De fait, le communiqué n’en a pas fini de pontifier. «Les oeuvres d’art favorisent les échanges entre les personnes, sans distinction d’âge, de niveau d’éducation ou de milieu social, et contribuent à l’amélioration de la qualité de vie des occupants et des visiteurs des bâtiments». Pour du patronage, c’est du patronage. Et surtout ne pas oublier de manger cinq fruits et légumes par jour.

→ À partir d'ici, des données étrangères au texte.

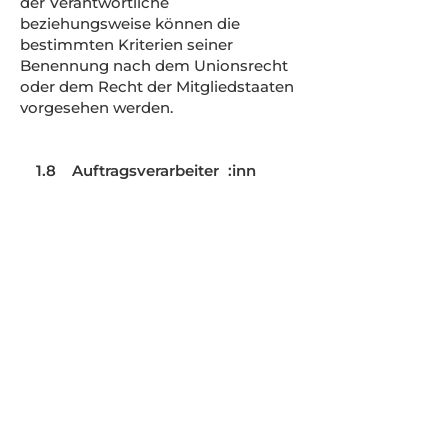
der Verantwortliche
beziehungsweise können die
bestimmten Kriterien seiner
Benennung nach dem Unionsrecht
oder dem Recht der Mitgliedstaaten
vorgesehen werden.
1.8 Auftragsverarbeiter :inn
Auftragsverarbeiter:in ist eine
natürliche oder juristische Person,
Behörde, Einrichtung oder andere
Stelle, die personenbezogene Daten
im Auftrag des Verantwortlichen
verarbeitet.
1.9 Empfänger:in
Empfänger:in ist eine natürliche oder
juristische Person, Behörde,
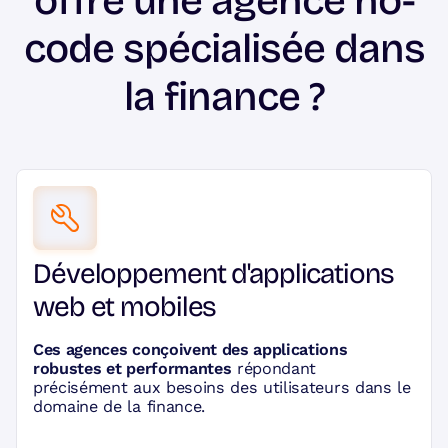
offre une agence no-
code spécialisée dans
la finance ?
Développement d'applications
web et mobiles
Ces agences conçoivent des applications
robustes et performantes
répondant
précisément aux besoins des utilisateurs dans le
domaine de la finance.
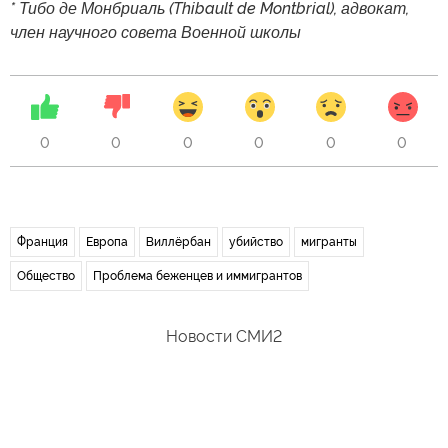
* Тибо де Монбриаль (Thibault de Montbrial), адвокат,
член научного совета Военной школы
0
0
0
0
0
0
Франция
Европа
Виллёрбан
убийство
мигранты
Общество
Проблема беженцев и иммигрантов
Новости СМИ2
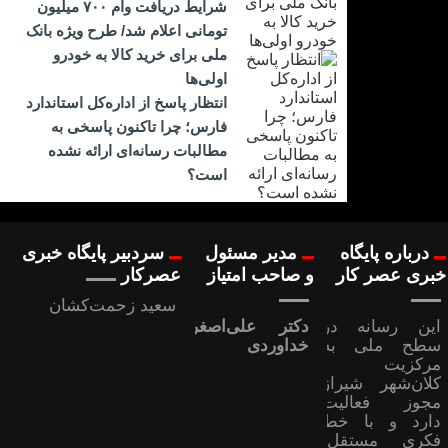
شرایط دریافت وام ۷۰۰ میلیون
تومانی اعلام شد/ طرح ویژه بانک
ملی برای خرید کالا به خودرو
اولی‌ها
انتظار پاسخ از اداره‌کل استاندارد
فارس؛ چرا تاکنون پاسخی به
مطالبات رسانه‌ای ارائه نشده
است؟
درباره پایگاه
مدیر مسئول
سردبیر پایگاه خبری
خبری عصر کار
و صاحب امتیاز
عصرکار
سعید زحمت‌کشان
این رسانه در
دکتر علی‌اصغر
سطح ملی به
خداوردی
مرکزیت
کلان‌شهر شیراز
مجوز فعالیت
دارد و با خط
فکری مستقل،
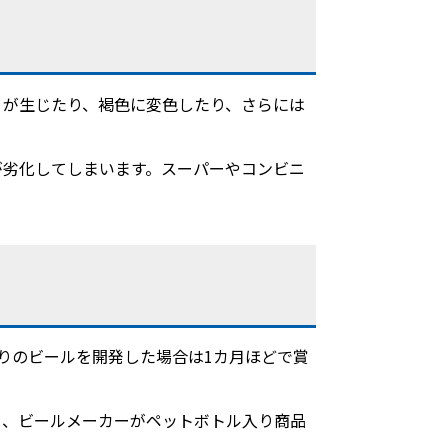
りが生じたり、褐色に変色したり、さらには
が劣化してしまいます。スーパーやコンビニ
りのビールを開発した場合は1カ月ほどで賞
と、ビールメーカーがペットボトル入り商品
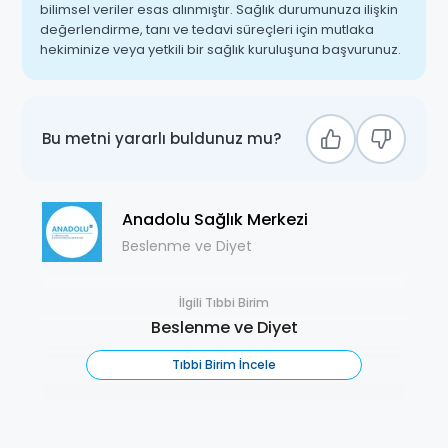
bilimsel veriler esas alınmıştır. Sağlık durumunuza ilişkin
değerlendirme, tanı ve tedavi süreçleri için mutlaka
hekiminize veya yetkili bir sağlık kuruluşuna başvurunuz.
Bu metni yararlı buldunuz mu?
Anadolu Sağlık Merkezi
Beslenme ve Diyet
İlgili Tıbbi Birim
Beslenme ve Diyet
Tıbbi Birim İncele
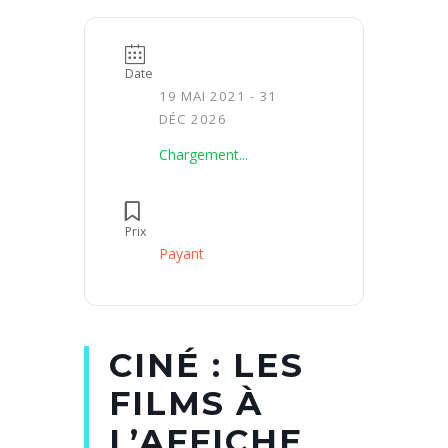
Date
19 MAI 2021
- 31
DÉC 2026
Chargement...
Prix
Payant
CINÉ : LES
FILMS À
L’AFFICHE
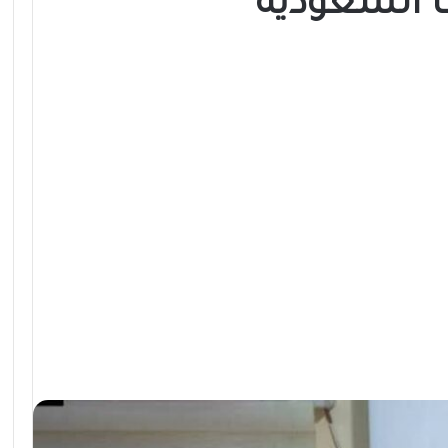
 السعودية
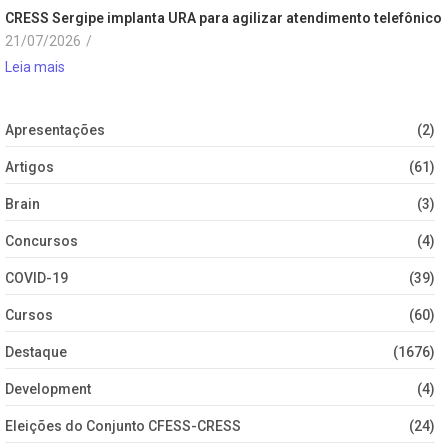
CRESS Sergipe implanta URA para agilizar atendimento telefônico
21/07/2026
/
Leia mais
Apresentações
(2)
Artigos
(61)
Brain
(3)
Concursos
(4)
COVID-19
(39)
Cursos
(60)
Destaque
(1676)
Development
(4)
Eleições do Conjunto CFESS-CRESS
(24)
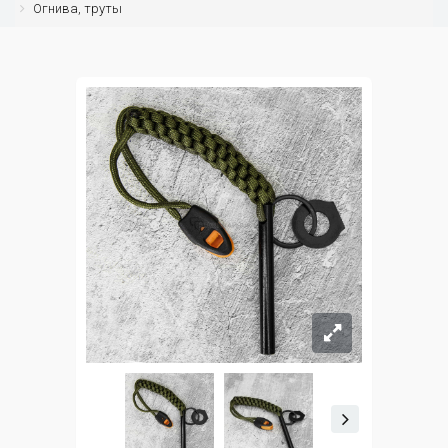
Огнива, труты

Les signataires nous veulent tellement de bien que «c’est pourquoi, [ils] souhaitent inscrire ce projet au coeur de leur démarche qualité». Notez qu’il ne s’agit pour eux que d’un vœu, pieux sans doute, et qu’il est permis de douter de la bonne volonté de ces géants de l’immobilier de n’avoir d’autre ‘cœur’ qu’une œuvre d’art pour leur démarche qualité. De toute façon, puisqu’il n’est fait état ni de montant ni de pourcentage des travaux, ce budget passera au pire dans le budget communication du Groupe à grands renforts de petits fours Rue de Valois.
«Le programme 1 immeuble, 1 œuvre», poursuit le communiqué de la ministre des architectes, «s’inscrit pleinement dans la politique de soutien que mène la Ministre depuis un an en faveur de l’art, l’art contemporain et plus singulièrement la jeune création. Plus d’un millier d’oeuvres seront ainsi créées ou acquises chaque année et exposées dans tous les territoires». Dans tous les territoires ? Des T.I.M, territoires d’intra-mer ? Passons.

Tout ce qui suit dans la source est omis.